PROBLEM STATEMENT:
Please count how many lines in the entries below contain "CURE" and reply with the figure alone.
Segment Start: DATASET ENTRIES
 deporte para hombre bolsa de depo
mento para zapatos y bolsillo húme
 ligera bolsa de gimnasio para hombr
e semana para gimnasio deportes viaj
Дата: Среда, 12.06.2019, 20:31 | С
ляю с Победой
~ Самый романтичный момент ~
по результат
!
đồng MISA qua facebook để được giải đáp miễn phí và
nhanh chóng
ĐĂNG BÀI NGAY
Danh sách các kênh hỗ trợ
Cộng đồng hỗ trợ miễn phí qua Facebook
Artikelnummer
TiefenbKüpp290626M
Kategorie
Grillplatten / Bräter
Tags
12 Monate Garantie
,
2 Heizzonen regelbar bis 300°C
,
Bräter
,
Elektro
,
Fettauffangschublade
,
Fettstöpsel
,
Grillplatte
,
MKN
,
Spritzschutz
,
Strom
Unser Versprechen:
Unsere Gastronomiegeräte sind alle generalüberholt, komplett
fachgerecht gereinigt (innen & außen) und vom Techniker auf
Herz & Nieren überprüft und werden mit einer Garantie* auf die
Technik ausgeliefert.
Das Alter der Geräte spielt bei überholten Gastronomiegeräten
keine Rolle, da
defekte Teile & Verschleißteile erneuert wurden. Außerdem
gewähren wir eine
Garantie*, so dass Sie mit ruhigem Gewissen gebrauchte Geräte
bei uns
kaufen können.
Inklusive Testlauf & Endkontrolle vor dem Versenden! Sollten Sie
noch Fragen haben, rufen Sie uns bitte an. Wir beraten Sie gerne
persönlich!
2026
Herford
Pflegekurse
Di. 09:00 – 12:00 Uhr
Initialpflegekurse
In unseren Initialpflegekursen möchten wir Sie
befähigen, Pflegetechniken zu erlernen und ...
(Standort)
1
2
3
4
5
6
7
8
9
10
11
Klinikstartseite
Segment End: DATASET ENTRIES
Segment Start: DATASET ENTRIES
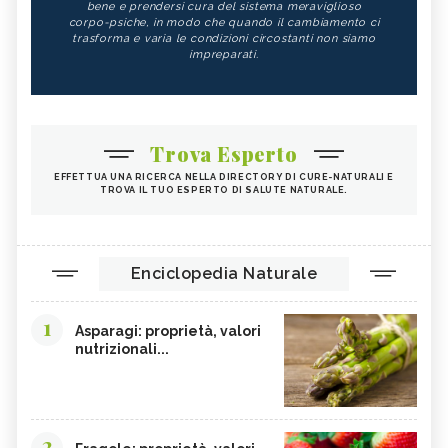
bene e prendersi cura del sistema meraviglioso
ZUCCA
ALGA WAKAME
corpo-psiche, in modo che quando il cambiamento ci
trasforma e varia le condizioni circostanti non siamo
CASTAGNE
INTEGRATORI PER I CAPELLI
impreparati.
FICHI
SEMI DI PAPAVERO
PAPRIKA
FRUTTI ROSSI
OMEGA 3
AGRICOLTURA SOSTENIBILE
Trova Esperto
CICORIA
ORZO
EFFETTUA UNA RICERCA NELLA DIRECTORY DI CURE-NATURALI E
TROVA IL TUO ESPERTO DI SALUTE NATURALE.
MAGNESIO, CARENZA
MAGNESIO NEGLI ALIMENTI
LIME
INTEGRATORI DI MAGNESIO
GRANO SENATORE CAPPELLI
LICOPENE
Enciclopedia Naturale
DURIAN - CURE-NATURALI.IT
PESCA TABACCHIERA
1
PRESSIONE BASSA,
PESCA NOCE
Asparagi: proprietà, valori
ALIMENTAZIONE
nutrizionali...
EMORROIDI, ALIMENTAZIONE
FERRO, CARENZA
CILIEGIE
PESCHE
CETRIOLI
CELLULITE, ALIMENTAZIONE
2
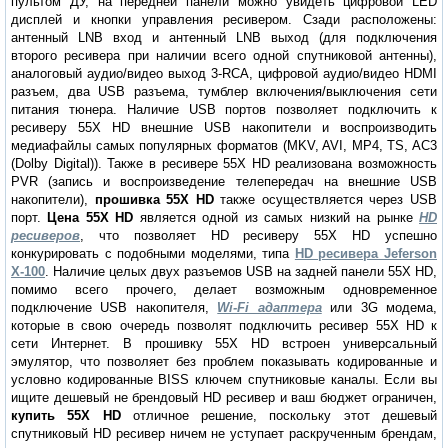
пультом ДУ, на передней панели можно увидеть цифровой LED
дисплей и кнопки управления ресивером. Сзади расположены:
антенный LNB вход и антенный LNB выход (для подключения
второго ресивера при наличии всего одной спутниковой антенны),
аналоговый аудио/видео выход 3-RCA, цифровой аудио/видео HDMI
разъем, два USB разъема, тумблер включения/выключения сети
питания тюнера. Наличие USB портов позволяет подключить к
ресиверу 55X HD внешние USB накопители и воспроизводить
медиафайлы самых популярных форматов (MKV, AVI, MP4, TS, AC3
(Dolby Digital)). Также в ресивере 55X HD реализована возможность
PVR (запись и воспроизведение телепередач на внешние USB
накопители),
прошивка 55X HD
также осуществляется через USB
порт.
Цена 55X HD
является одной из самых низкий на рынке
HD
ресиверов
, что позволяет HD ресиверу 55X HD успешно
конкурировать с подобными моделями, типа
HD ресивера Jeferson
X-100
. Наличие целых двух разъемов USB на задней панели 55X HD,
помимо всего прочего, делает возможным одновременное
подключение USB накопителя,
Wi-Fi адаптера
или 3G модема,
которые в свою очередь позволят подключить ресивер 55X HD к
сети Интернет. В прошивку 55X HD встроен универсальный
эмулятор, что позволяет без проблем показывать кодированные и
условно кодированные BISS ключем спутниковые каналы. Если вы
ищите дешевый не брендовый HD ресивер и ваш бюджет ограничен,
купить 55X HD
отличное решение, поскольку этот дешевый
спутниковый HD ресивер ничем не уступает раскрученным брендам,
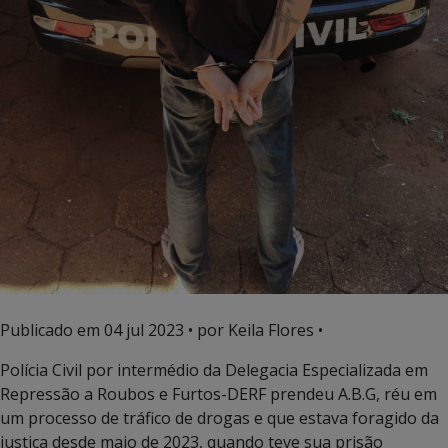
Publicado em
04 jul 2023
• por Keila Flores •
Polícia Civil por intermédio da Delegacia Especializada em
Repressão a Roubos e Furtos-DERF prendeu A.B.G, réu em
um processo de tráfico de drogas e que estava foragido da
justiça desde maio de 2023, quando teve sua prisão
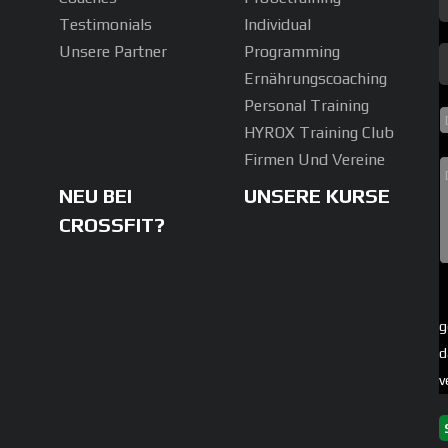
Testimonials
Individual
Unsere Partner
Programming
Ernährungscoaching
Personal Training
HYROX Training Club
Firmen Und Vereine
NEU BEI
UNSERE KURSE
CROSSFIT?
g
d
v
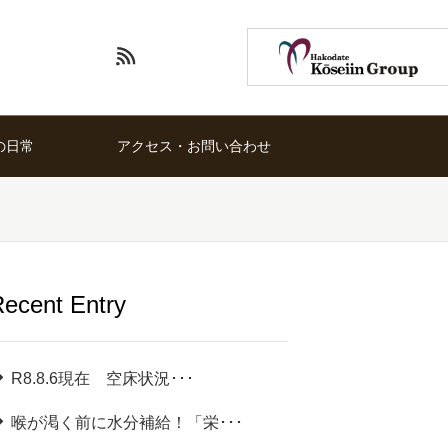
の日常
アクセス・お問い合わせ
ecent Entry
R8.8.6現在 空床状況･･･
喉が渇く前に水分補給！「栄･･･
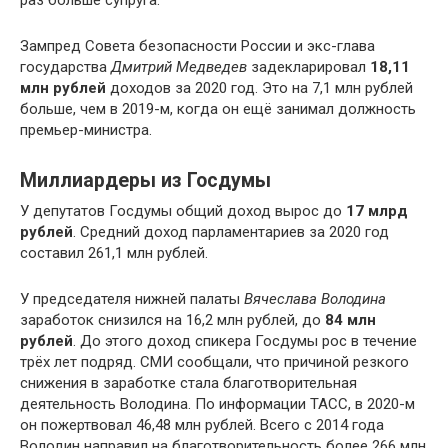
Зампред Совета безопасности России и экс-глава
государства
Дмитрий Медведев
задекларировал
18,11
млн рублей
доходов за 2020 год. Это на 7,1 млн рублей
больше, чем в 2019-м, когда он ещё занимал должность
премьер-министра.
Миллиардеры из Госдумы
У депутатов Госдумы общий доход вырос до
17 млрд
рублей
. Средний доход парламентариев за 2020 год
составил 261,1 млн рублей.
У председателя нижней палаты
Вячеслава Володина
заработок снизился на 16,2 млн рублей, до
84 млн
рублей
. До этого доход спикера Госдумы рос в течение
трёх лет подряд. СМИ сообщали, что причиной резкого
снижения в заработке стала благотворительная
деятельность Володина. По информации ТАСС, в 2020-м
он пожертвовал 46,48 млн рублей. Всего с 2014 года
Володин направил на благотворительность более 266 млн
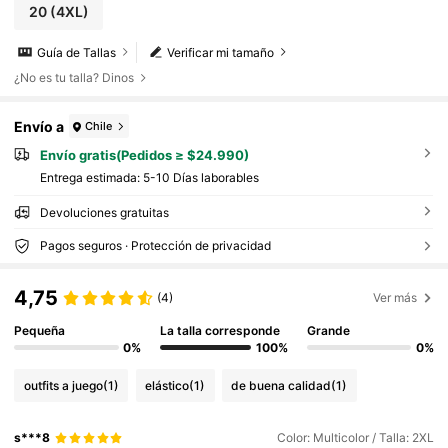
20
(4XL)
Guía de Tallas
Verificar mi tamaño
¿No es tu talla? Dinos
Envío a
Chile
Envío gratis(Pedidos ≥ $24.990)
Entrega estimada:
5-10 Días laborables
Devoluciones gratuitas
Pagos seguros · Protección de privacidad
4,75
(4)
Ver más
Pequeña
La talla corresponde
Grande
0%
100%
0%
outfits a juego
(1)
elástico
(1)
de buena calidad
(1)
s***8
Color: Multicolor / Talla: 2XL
Segment End: DATASET ENTRIES
ANSWER SPACE:
2